# Finally



## MAD BOMBER (Nov 12, 2008)

Hey I Finally Figured How To Send A Message... I'm Surprised I Never Cut The Blue Wire On Accident!!!! Hello Everyone


----------



## Frighteners Entertainment (Jan 24, 2006)

Welcome Mad Bomber!
How long have you been haunting?


----------



## sharpobject (May 7, 2008)

Hi and welcome !!


----------



## RoxyBlue (Oct 6, 2008)

Welcome, Mad B!


----------



## Death's Door (Mar 22, 2006)

Hello and welcome to the forum MB!!!!!!


----------



## Haunted Bayou (Feb 16, 2007)

Frighteners Entertainment said:


> Welcome Mad Bomber!
> How long have you been haunting?


Hopefully...longer than he/she has been bombing! LOL! 
Welcome....or did you cut the wrong wire?
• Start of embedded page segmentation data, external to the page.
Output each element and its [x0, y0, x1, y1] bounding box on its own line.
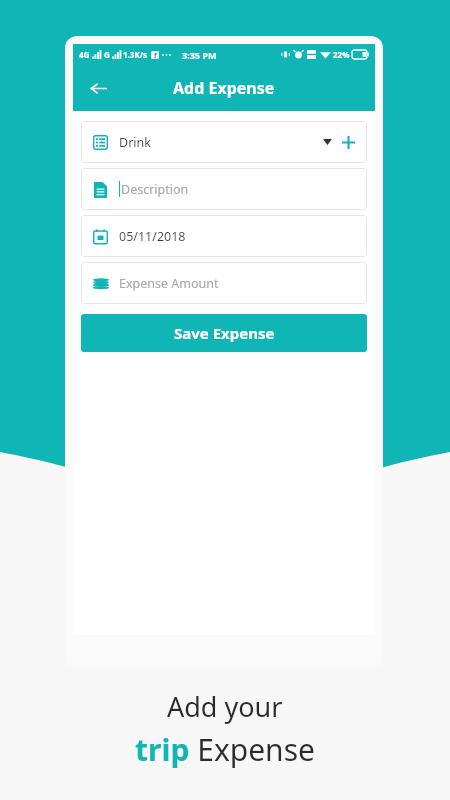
- button[interactable]: Expense Amount: [81, 262, 367, 304]
- button[interactable]: Back: [83, 73, 113, 103]
- staticText: Drink: [119, 134, 151, 151]
- staticText: Add your: [167, 688, 283, 725]
- staticText: 4G: [79, 49, 90, 60]
- staticText: Save Expense: [174, 323, 275, 343]
- staticText: Expense Amount: [119, 275, 219, 292]
- button[interactable]: Save Expense: [81, 314, 367, 352]
- staticText: Add Expense: [173, 77, 275, 99]
- staticText: f: [154, 51, 157, 59]
- staticText: 05/11/2018: [119, 228, 186, 245]
- button[interactable]: 05/11/2018: [81, 215, 367, 257]
- staticText: 1.3K/s: [123, 49, 148, 60]
- button[interactable]: Description: [81, 168, 367, 210]
- staticText: Description: [121, 181, 189, 198]
- staticText: trip Expense: [135, 729, 315, 770]
- staticText: 22%: [333, 49, 350, 60]
- button[interactable]: Drink: [81, 121, 367, 163]
- staticText: 3:35 PM: [182, 49, 217, 61]
- staticText: G: [104, 49, 110, 60]
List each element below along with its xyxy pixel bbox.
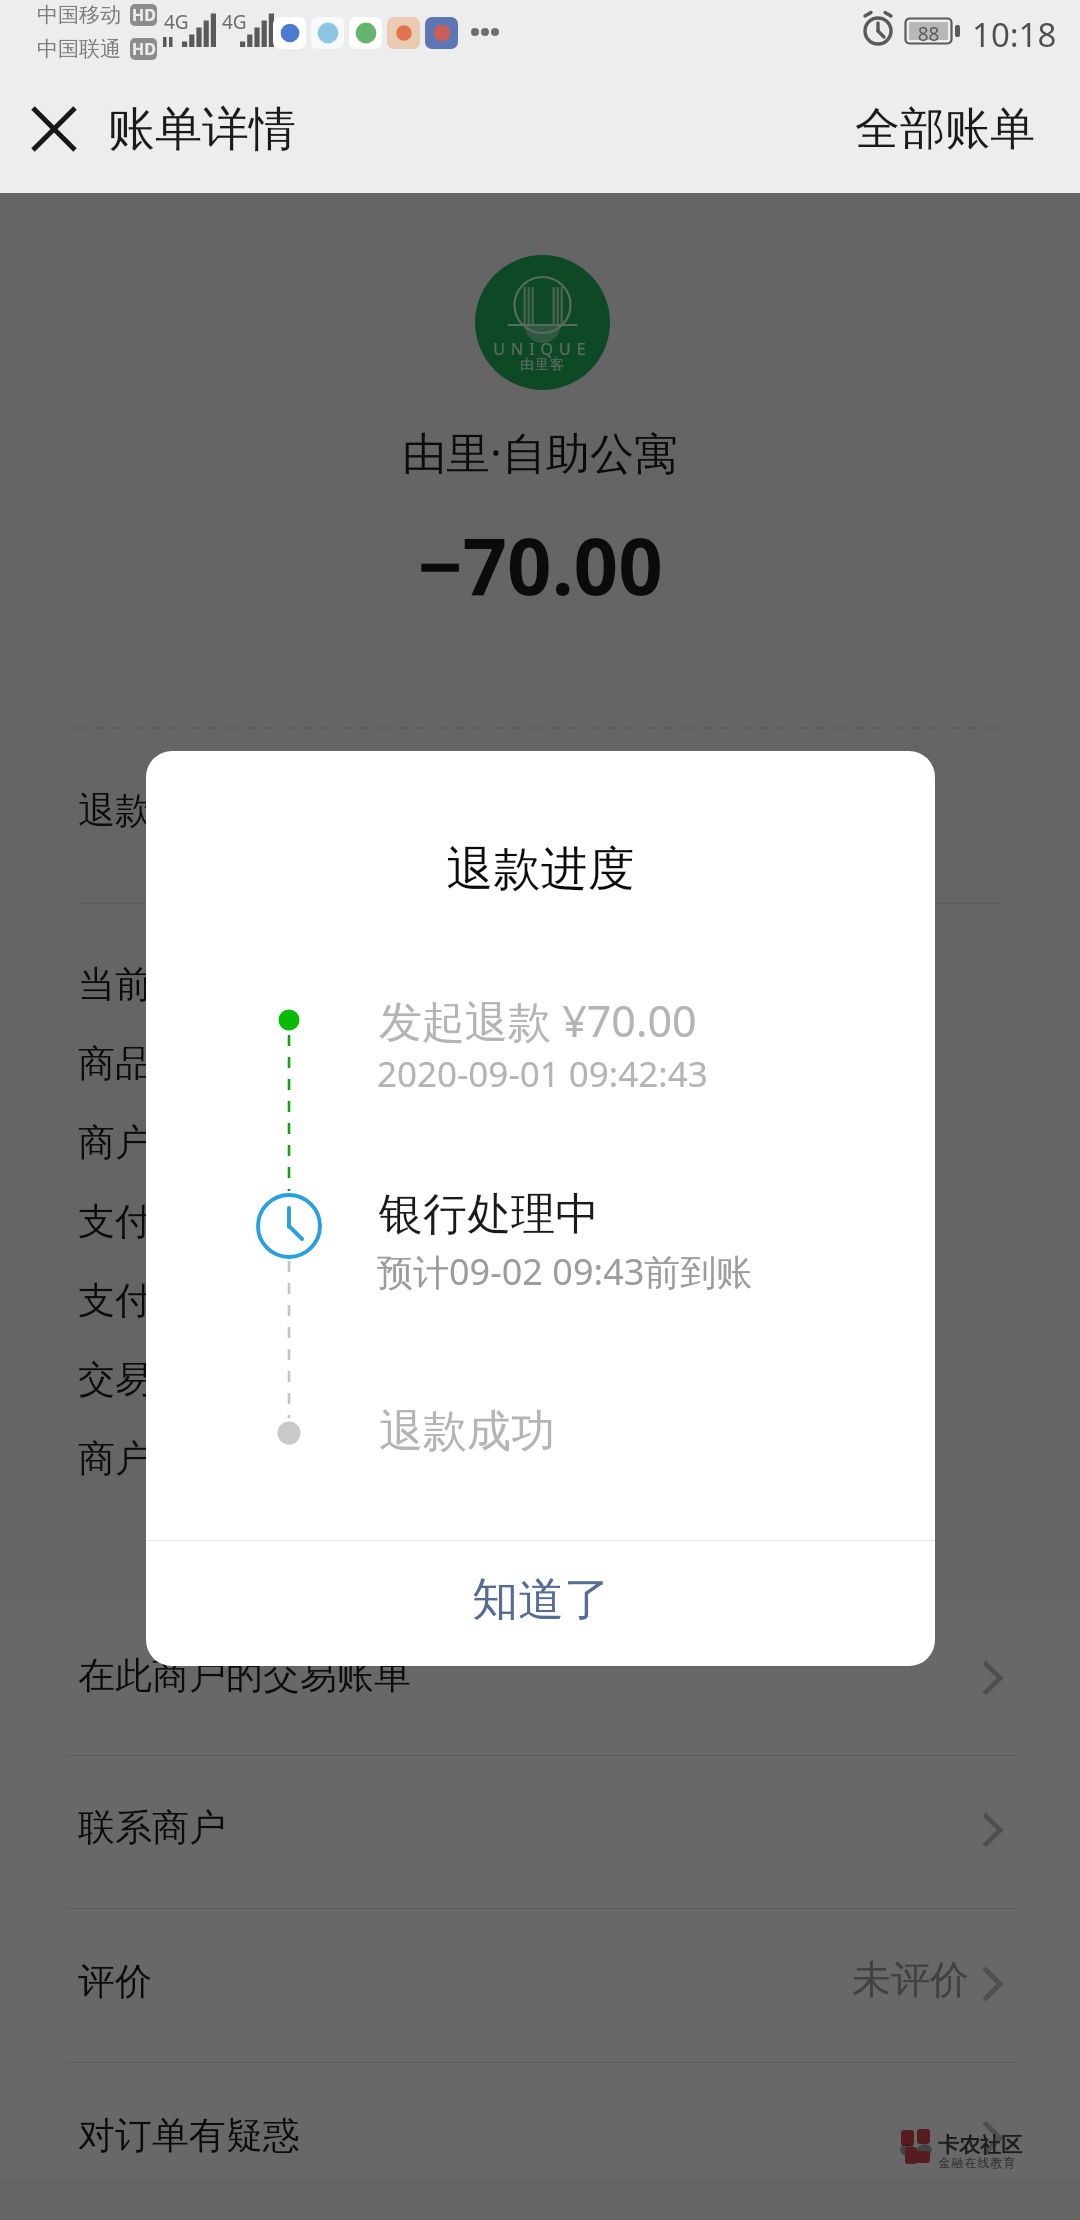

OOPS!


----------



## smileyface4u23 (Apr 1, 2008)

Hello and welcome to the forum.


----------



## slightlymad (May 25, 2006)

Welcome wait till you see what this addiction does to ya


----------



## HalloweenRick (Nov 25, 2005)

Welcome Mad Bomber!


----------



## Alice (Sep 26, 2008)

Hello and welcome.


----------



## pyro (Oct 7, 2006)

Hello & Welcome


----------



## Lilly (Jun 13, 2006)

Welcome Bomber


----------



## ScreamingScarecrow (Oct 1, 2008)

always cut the blue and the red, just to be sure!
Welcome!


----------



## HauntCast (Jul 25, 2008)

MB, Keep your hands and feet inside the vehicle at all times and enjoy the ride!


----------



## Spooky1 (Aug 25, 2008)

Welcome Bomber. Blue wire, red wire, heck just cut them all to be sure.


----------



## MAD BOMBER (Nov 12, 2008)

Well I just discovered the welcomes. Umm finally! I will get this figured out hopefully by halloween '09. The Queen T (wife) finally let me decorate this year (only the foyer and the front yard). i used a pvc wall in the foyer and made it look like a haunted house. the reason was, we get these Hood Rats that are dressed as tots. they like to look past the candy bowl and say Wow you got some nice stuff. So out of sight out of mind. I think they should dress up as burglars!!! did I mention I hunt burglars LOL


----------



## MAD BOMBER (Nov 12, 2008)

I usually decorate mildly every year. But since halloween is the most bestest holiday I'm already plannin' a drunkin' errr kick butt party for next year. I've already started the sketches and building. The Queen T is worried, very very worried...


----------



## silcrest (Nov 10, 2008)

Welcome aboard and a Merry Christmas.

Silvia


----------



## scareme (Aug 29, 2006)

Hi and welcome to the forum. It's good to keek the other half worrying.


----------